An SOA record packs several fields. The MNAME names the primary master name server for the zone. The RNAME is the administrator's email, written with a dot instead of the @ sign. The serial is a version number that secondaries watch to detect updates. Then come four timers: refresh (how often secondaries check for changes), retry (how long to wait after a failed check), expire (when a secondary stops answering if it cannot reach the primary), and the minimum, which sets the negative-caching TTL for nonexistent records.

How to read your SOA lookup results

IPeek shows the zone's SOA: its primary name server, the responsible contact, the current serial, and the refresh, retry, expire and minimum timers. Check that the primary name server matches your DNS provider. The serial is most useful for confirming a change has gone live — a common convention is YYYYMMDDnn, so a recent date means the zone was edited recently. Unusually short or long timers can hint at replication or caching problems. The minimum value tells resolvers how long to cache negative (NXDOMAIN) answers.

How the SOA serial controls zone replication

The serial number is how secondary name servers know when to pull a fresh copy of the zone. On each refresh interval a secondary compares its stored serial against the primary's; if the primary's is higher, it transfers the updated zone. This means you must increment the serial every time you edit the zone, or secondaries will keep serving stale data. Forgetting to bump it is a classic cause of changes appearing on the primary but not on backup servers. Most providers and tools increment it automatically.
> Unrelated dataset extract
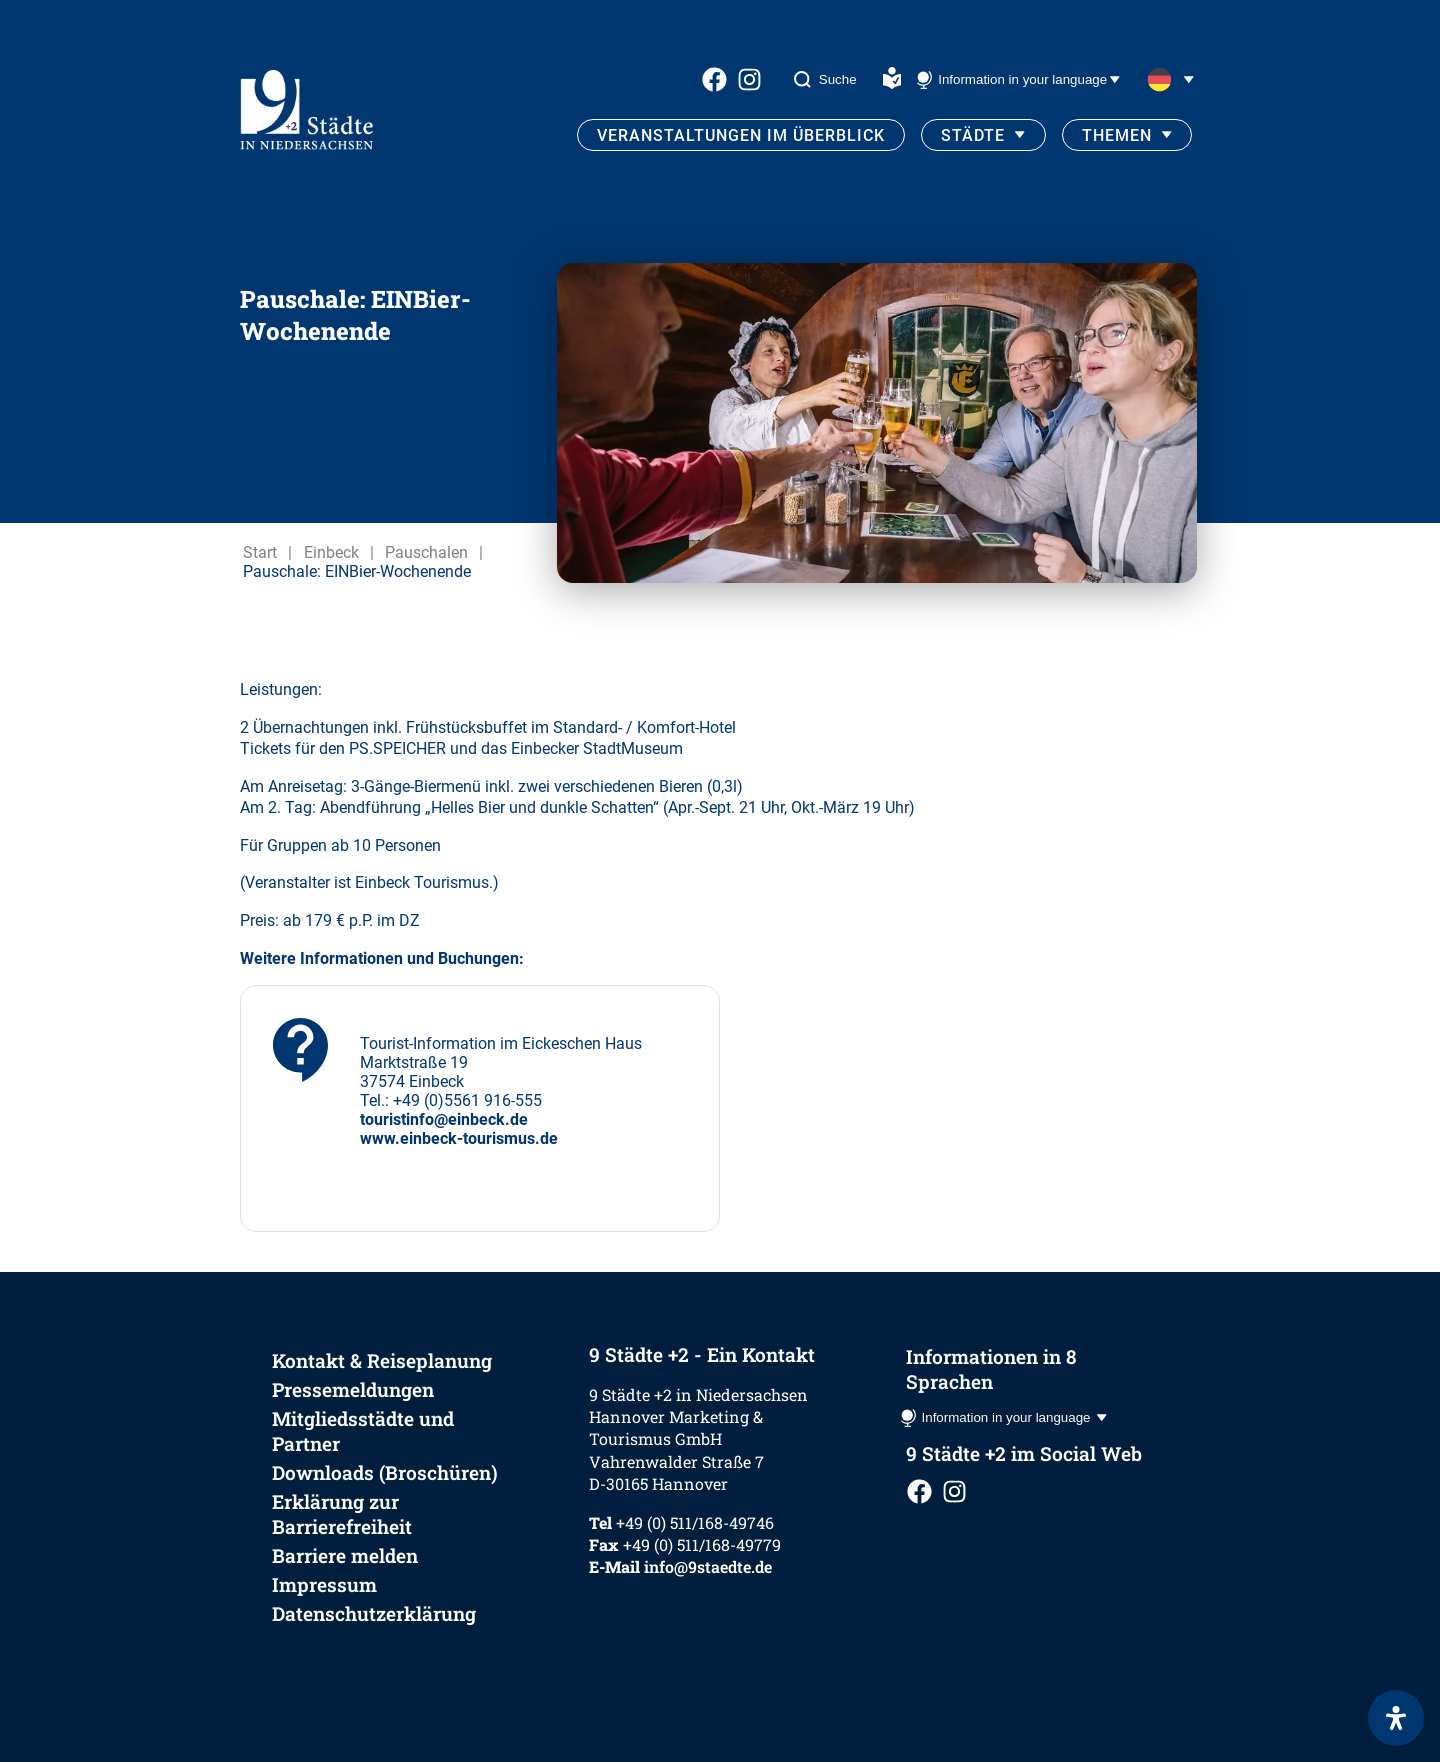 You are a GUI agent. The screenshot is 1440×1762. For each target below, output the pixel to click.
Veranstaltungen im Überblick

Frequently asked questions

What does the serial number in an SOA record do?

The serial is a version number for the zone that secondary name servers use to detect changes. When you edit the zone you increment the serial; on the next refresh, secondaries compare serials and pull a new copy if the primary's is higher. Forgetting to increment it leaves secondaries serving outdated records.

What do the refresh, retry and expire timers mean?

These SOA timers govern zone replication. Refresh is how often a secondary checks the primary for updates, retry is how long it waits before trying again after a failed check, and expire is when a secondary stops answering entirely if it cannot reach the primary. They keep secondary servers in sync and prevent them from serving badly outdated data.

Why does every DNS zone have exactly one SOA record?

The SOA record marks the start of authority for a zone and carries the single source of administrative truth: the primary server, contact, serial and timers. Because a zone has one authoritative origin, it has exactly one SOA, placed at the zone apex. Multiple SOA records would be contradictory and invalid.

What is the RNAME field in an SOA record?

RNAME is the email address of the person or team responsible for the zone, written in DNS form with the @ replaced by a dot. For example, admin@example.com appears as admin.example.com. To read it, convert the first dot back to an @. It tells you whom to contact about the zone's configuration.

How can the SOA serial confirm a DNS change went live?

Because the serial increments with each zone edit, checking it tells you whether your change has been published. Many zones use a YYYYMMDDnn serial, so a current date indicates a recent update. After making a change, look up the SOA and confirm the serial advanced, then verify secondaries report the same value.